Pricing for the entry-level PowerEdge T110 II server starts at $625, while the R210 II starts at $925, the company said.
To some extent, the latest announcements are a reaction to HP's SMB initiative launched last September, according to Kiyomi Yamada, principal analyst in the datacenter system group at researcher Gartner.
"They're responding to HP's initiative for MicroServers," Yamada told InternetNews.com.
Dell also announced two storage offerings for SMB customers. First up, Dell's new PowerVault NX3500 is designed to provide high-capacity NAS (network attached storage) capabilities for "smaller scale, high-availability deployments," according to Dell.
The NX3500 features the Dell Scalable File System, a Linux-based system that was part of last year's Dell acquisition of Exanet, Parkinson said.
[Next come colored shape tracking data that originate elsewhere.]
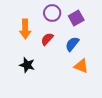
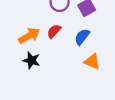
orange arrow: (25, 29) -> (29, 36), moved, turned -120

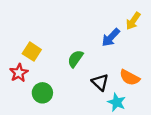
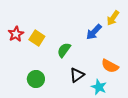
yellow square: (32, 52) -> (37, 38), moved
red star: (19, 73) -> (16, 34), moved
black triangle: (100, 82) -> (77, 75), moved, turned 42

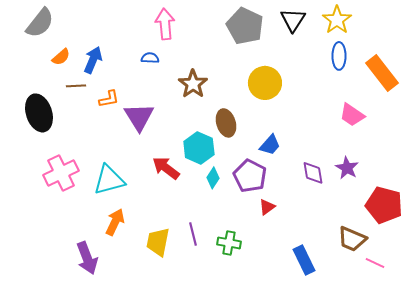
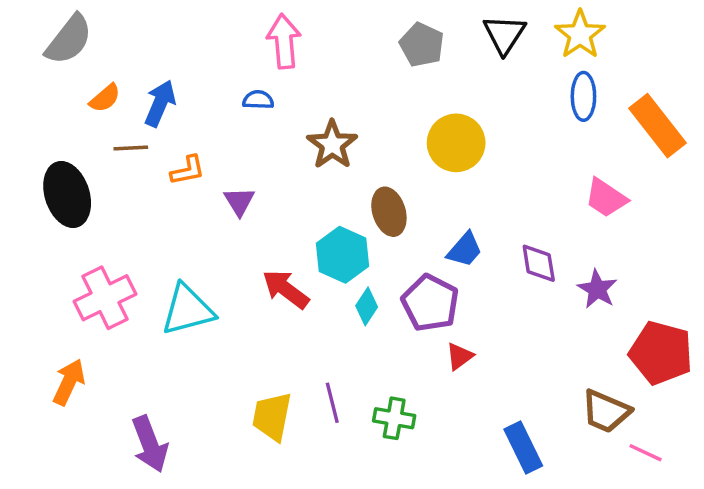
gray pentagon: (245, 26) -> (422, 45), size x0.7
purple triangle: (139, 117) -> (239, 201), size x0.6
purple diamond: (313, 173) -> (539, 263), moved
orange arrow: (115, 222) -> (69, 382), moved

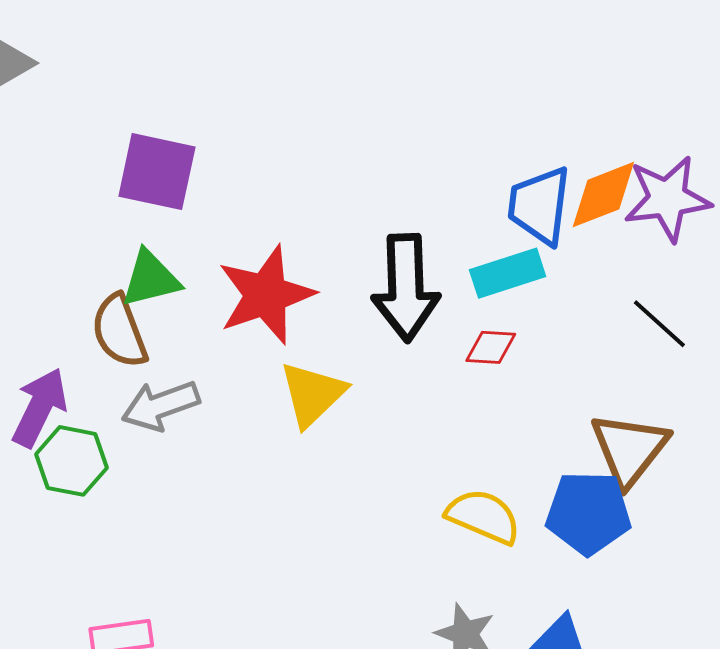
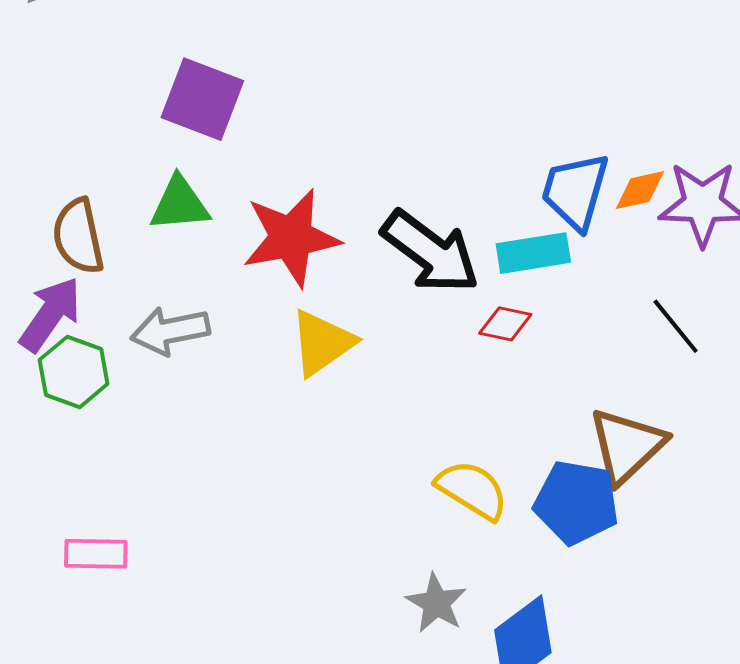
orange diamond: (603, 195) -> (640, 190), size x0.7
black arrow: (406, 288) -> (430, 252), turned -60
brown semicircle: (119, 331) -> (78, 236), moved

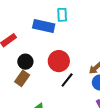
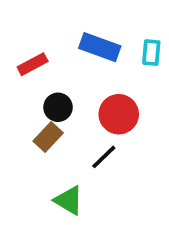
cyan rectangle: (62, 15) -> (151, 53), moved
black line: (67, 80) -> (104, 157), moved

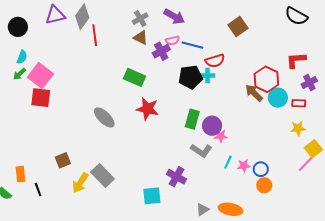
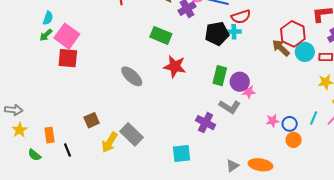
cyan line: (228, 162) -> (314, 118), moved
purple cross: (176, 177) -> (206, 123), moved

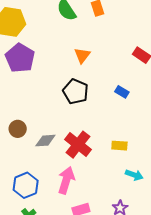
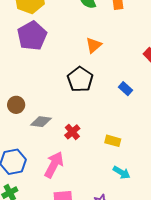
red cross: (78, 145) -> (72, 132), size x0.6

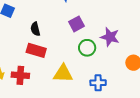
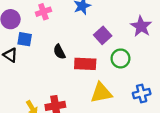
purple star: (110, 37) -> (141, 26), moved, turned 30
red rectangle: (36, 50) -> (85, 64), moved

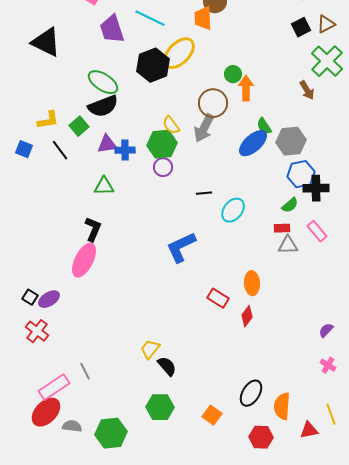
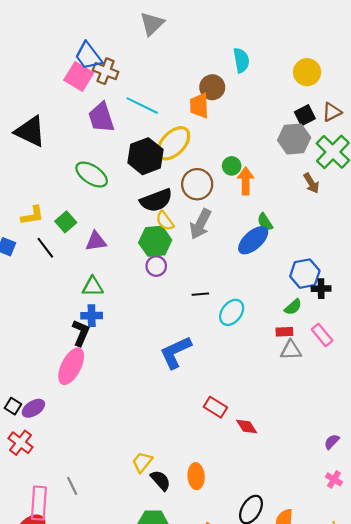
brown circle: (213, 103) -> (197, 184), moved
black semicircle: (103, 106) -> (156, 200), moved
gray hexagon: (291, 141) -> (294, 139), moved
blue cross: (125, 150) -> (92, 316), moved
black cross: (316, 188) -> (321, 289), size x0.7
orange ellipse: (252, 283) -> (196, 476), moved
red diamond: (247, 316) -> (247, 427), turned -70
pink rectangle: (54, 387) -> (39, 503), turned -52

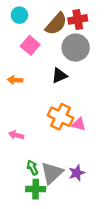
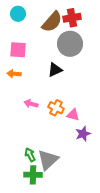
pink square: (30, 45) -> (18, 50), moved, turned -36
orange cross: (60, 117) -> (56, 108), size x0.7
pink arrow: (16, 135) -> (31, 104), moved
purple star: (77, 173) -> (83, 134), moved

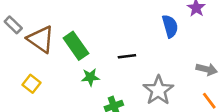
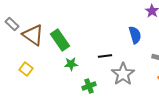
blue semicircle: (170, 26) -> (135, 35), moved
black line: (127, 56) -> (105, 56), moved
It can be used with PowerVault MD32x0i and MD36x0i storage arrays via iSCSI, CIFS, and NFS for access to block and file data.
A company release characterizes the Dell Scalable Files System as a "distributed file system that presents a storage pool as a single file system with a single IP address to the client(s)."
In addition, Dell is shipping the PowerVault MD3600i Ethernet-based storage system, a 10 Gbps device designed to provide exceptionally large amounts of storage for SMBs while retaining performance.
"Storage, especially for small and medium-sized businesses, is more important than ever [because] data is growing at exponential rates," Parkinson said. "We've found small businesses, in particular, are struggling with data management more so than their larger counterparts as they lack the IT infrastructure to manage 'storage sprawl'," he added.
Dell's MD3600i storage device starts at $11,353, while the NX3500 starts at $15,620.
To complement the new server and storage options, Dell also hailed its recently-introduced PowerConnect 7000 and PowerConnect 5500 families of energy efficient Gigabit Ethernet (GbE) switches.
For example, the PowerConnect 7000 family supports 24 or 48 GbE ports in a single unit rack mount and provides a total switching capacity of as much as 224 Gbps, according to a Dell statement.
Dell's PowerConnect 5500 series switches start at $1,297, while the series 7000 begins at $3,704.